Pereira et al. [16] propose a self-adaptable and intrusion tolerant CA, that is able to manage changes in the membership of the servers group and allows the CA to reconfigure itself for guaranteeing the availability and the inviolability of the certification service.

Another solution is to increase the number of shares per node. Joshi et al. [4] have used this approach and proposed a secure, redundant, and fully distributed key management scheme for MANET. As a result, the number of nodes required to recreate the CA key is reduced and the probability of creating the certificate for normal users increases. System decreases and an attacker may compromises the CA key. Therefore, to increase security, intrusion detection systems must be used for identifying and removing the misbehaving or compromising nodes and the q shares chosen at random.

Luo et al. [17] proposed a solution called DIstributed CerTification Authority with probabilisTic freshness (DICTATE). They tried to enhance the security of an ad hoc network under the responsibility of a mother certification authority (mCA). Since the nodes can frequently be isolated from the mCA there is still a need to access to a certification authority. The mCA preassigns a special role to several nodes called servers that constitute a distributed certification authority during the isolated period. This solution ensures that the DCA always processes a certificate update or query request in a finite amount of time and that an adversary cannot forge a certificate. Moreover, it guarantees that the DCA responds to a query request with the most recent version of the queried certificate in a certain probability; this probability can be made arbitrarily close to one, but at the expense of higher overhead.

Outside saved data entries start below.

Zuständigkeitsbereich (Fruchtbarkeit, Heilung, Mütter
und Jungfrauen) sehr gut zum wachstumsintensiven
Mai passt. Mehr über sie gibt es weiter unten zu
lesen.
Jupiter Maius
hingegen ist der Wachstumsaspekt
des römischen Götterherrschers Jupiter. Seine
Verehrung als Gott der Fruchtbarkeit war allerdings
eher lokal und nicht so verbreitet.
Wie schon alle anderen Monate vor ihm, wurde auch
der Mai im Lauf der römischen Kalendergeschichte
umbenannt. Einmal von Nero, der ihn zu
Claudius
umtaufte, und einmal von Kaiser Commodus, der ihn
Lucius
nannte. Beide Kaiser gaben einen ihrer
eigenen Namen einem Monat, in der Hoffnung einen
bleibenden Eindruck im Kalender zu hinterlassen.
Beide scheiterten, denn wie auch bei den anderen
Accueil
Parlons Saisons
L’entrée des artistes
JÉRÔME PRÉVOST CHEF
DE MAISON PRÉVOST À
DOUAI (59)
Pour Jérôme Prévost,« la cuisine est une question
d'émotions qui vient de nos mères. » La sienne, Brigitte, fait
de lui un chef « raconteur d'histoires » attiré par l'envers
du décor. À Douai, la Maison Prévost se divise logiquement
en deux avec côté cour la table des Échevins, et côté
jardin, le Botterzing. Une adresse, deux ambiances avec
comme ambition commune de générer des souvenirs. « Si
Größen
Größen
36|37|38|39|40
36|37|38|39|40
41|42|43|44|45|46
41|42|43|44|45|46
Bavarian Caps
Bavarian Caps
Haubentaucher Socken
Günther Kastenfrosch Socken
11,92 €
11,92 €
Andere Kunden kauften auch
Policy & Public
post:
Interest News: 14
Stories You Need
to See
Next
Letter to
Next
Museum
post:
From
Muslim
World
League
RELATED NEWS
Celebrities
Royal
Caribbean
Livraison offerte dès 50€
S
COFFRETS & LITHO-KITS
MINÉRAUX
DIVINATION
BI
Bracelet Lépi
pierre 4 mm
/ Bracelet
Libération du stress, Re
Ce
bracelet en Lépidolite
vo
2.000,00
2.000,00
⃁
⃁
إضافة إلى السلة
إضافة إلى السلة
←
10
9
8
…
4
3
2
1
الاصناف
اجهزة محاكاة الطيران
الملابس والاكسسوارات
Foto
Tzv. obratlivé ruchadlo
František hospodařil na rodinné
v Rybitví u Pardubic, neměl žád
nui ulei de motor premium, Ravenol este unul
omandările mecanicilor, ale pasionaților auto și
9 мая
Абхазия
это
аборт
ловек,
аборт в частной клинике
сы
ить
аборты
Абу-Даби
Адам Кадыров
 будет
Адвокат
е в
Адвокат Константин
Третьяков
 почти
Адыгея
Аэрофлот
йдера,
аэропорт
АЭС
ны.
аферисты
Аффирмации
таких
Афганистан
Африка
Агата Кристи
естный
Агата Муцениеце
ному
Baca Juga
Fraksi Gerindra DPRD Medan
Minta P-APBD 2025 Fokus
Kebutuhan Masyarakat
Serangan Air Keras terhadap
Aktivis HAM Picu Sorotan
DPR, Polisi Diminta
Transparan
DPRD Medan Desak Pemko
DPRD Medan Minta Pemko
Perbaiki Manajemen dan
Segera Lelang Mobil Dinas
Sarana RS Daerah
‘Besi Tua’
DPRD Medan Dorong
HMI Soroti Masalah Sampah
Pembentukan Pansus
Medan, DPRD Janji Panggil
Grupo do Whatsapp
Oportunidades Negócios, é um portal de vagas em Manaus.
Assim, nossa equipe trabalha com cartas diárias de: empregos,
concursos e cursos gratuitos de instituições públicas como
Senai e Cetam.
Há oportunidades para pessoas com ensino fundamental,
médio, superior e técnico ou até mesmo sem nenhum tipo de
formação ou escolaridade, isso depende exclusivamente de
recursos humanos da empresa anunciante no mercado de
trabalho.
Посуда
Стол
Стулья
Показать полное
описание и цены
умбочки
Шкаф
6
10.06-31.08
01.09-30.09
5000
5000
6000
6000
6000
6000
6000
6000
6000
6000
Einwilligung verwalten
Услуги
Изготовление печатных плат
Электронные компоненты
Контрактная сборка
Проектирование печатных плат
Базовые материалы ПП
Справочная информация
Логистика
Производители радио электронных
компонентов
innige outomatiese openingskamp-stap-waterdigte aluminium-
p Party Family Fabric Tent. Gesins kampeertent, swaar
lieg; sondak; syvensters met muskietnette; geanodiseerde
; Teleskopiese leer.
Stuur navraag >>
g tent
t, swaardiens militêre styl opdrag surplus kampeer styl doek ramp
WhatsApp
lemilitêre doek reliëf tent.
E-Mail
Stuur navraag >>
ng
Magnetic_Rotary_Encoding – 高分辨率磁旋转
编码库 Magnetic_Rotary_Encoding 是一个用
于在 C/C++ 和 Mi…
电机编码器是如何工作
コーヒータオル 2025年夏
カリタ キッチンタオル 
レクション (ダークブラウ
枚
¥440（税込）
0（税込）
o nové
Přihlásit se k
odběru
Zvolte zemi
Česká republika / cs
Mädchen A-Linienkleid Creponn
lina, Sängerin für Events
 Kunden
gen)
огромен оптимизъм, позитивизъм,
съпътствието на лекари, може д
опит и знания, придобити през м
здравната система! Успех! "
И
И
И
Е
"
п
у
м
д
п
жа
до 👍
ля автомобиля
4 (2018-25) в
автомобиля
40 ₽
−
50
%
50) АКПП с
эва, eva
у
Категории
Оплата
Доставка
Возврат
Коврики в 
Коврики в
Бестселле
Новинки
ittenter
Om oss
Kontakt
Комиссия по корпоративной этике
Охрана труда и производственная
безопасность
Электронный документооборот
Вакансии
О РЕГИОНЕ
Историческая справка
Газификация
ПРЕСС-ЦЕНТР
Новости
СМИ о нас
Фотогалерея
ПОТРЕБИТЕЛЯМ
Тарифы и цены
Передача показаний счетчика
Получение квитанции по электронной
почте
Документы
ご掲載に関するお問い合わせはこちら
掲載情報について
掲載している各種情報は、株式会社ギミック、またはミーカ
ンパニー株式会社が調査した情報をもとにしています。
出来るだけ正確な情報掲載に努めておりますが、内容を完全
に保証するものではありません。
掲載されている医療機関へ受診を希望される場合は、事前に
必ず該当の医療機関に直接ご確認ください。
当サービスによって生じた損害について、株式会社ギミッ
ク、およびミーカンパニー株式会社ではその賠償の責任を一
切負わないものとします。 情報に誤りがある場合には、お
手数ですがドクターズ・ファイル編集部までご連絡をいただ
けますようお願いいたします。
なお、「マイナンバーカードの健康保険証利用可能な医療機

Some of the presented schemes for DCA try to improve DCA's security and guard it against various attacks. For example, Zhou et al. [18] have designed a scheme called multiple-key cryptography-based DCA (MC-DCA) which is resilient to Sybil attacks. It achieves lower communication overhead and moderate latency compared with the threshold-based schemes. The Sybil attack is fatal to the threshold scheme. There is no efficient way to defeat it. In MANET, attackers can forge the IP and hardware addresses easily, so a malicious node impersonates many identities and it is difficult to bind a single identity with one node.

Also, Rajaram and Palaniswami [19] designed a high performance CA that supports certificate renewal, revocation, and resists to various outside attacks. Their scheme supports routing cum forwarding (RCF) of packet monitoring, certification revival, and certificate revocation. By monitoring RCF behavior, the malicious nodes are detected by monitoring the behavior hop-by-hop. Certificate revival uses a redundancy scheme in which a node is allocated more than one key share by incorporating redundancy into the network. This mechanism guarantees that genuine nodes can continue to stay in the network by revival of their certificates along a periodical time period. Certificate revocation provides the authority to isolate any malicious nodes or regain the nodes which turn up to its best state after any attack or failure.

In Figure 5, we have specified the security techniques that can be applied in DCA systems. It is obvious that none of these methods can provide security and we must apply all of them to provide a secure DCA scheme.

In general, when we distribute the task of one system to many subsystems, we may have availability and performance problems. So, some of the DCA schemes try to decrease these problems and use special infrastructures to provide better availability and performance. For example, Raghani et al. [20] have designed a DCA, in which networks nodes can obtain certificate from their one hop neighbors. With such distributed CA, when the number of neighbors of a node, also called node degree, reduces, there is a substantial increase in the certification service delays. Therefore, they have tried to solve this problem with a suite of network monitoring protocols. The proposed protocols dynamically adjust the threshold value by monitoring the average node degree of the network and thereby prevent an increase in certification service delay.

We have compared the properties of various proposed DCA schemes at Table 3. This comparison gives us good insight on the proposed schemes and determines the less researched areas that can be studied in future works.